Thursday, November 11th, 2004
Surrender To Jonathan
I know nothing about Jonathan Richman. Okay, that’s not entirely true – I know he fronted The Modern Lovers, that he is enormously influential and that he was in Something About Mary. And that my brother has an inexplicable hatred for the man. But besides that, nada. So when I was persuaded to go see him on the final night of his three-night stand at the Lula Lounge, I figured, “why not?” It’s not like I go to many shows, it was nice to have a night out.
I’d never been to Lula Lounge before, and now that I’ve been, I can declare it as having possibly the most unforgiving floor for standing in the Greater Toronto Area, save maybe the Opera House. Dear God did that hurt. Otherwise, it’s kind of a weird joint, very much a restaurant with a stage, giving the place a dinner theatre vibe. Considering that it’s way out in the west end of the city (way out relative to my usual turf, anyway) and they rarely book acts I’m interested in, I don’t think I’ll have to get too acquianted with the place in the future.
Opening things up was Jesse DeNatale, who seemed to epitomize Atlantic City – he looked like a cross between Bruce Springsteen and Dean Martin and sounded like he was closing out a late set in an almost-empty casino showroom. These comments are meant to be complimentary, by the way. He played a very brief set, but I liked it.

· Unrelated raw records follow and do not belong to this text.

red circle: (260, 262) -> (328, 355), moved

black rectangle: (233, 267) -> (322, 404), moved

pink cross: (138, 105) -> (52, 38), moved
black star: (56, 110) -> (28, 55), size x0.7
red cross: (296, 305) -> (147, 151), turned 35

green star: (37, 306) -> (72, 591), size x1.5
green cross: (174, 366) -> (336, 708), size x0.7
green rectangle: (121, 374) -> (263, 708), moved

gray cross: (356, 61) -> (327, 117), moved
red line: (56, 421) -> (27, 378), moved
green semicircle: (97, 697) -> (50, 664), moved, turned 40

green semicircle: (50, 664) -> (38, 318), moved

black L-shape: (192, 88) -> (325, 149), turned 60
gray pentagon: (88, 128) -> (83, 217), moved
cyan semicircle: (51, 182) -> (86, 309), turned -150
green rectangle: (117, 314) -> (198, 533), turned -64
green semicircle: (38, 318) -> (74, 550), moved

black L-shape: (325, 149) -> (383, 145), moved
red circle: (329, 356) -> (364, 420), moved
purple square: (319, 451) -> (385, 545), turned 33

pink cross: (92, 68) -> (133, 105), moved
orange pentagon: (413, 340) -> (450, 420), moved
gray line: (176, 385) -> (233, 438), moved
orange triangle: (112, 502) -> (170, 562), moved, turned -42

As for JR, well it was strangely entertaining. The guy has a very particular and peculiar onstage persona, with his facial expressions vascillating between looks of intense joy and intense pain. Song topics ranged from girls, girls and girls, but also classic painters like Van Gogh and Picasso, and how they related to girls. He occasionally did little dances, told sing-songy stories that may or may not have actually been part of the song and frequently fidgeted with his mic setup or the mixer he had in back of the stage. Sometimes he’d just stop and stare out into the audience with this wide-eyed look of amazement that all these people were clapping for him. I actually recognized a few songs, but was enjoying the performance even though it was mostly all new to me. The latter part of the set was done largely in Spanish or Italian, but whether they understood or not, the crowd ate it up. Jonathan Richman fans do love Jonathan Richman. Me, I was more impressed with his drummer Tommy Larkins who had the daunting task of anchoring space cadet Richman and performed with great aplomb. He had a tiny, basic kit but absolutely made the most of it. Impressive.
Overall, I enjoyed the show despite the aching back and knees (damn you, floor!). It’s nice to go see someone entirely new and be impressed. Photos here. Michael from For The Records was at the Monday night show and has a review of that performance.
NOW asks Sufjan Stevens about God and his part in the ‘indie-folk’ movement. The Toronto Star as well (login: email@example.com/stinkypete). I’m seeing Sufjan on Tuesday at Lee’s Palace and I’ve still not heard one note of his music. In fact, if I’m being completely honest, the main reason I’m going is that everyone is telling me I need to and that Stereogum pointed out that Sufjan’s xylophonist is uber-cute. I’m not too proud to admit that.
Billboard has this little piece on the Pixies and how they’re releasing live discs of the show for sale immediately after the show ends through DiscLive. They did this on the Spring tour, so yes, it’s old news, but what I found interesting was that while every other city has their quantities limited to 1000 pieces, they’re making 1500 for each of the two Toronto dates. Do we have some reputation for being more open to buying shiny trinkets and gewgaws? Maybe so. Did anyone get one of the live discs from the Spring and if so, how do they sound?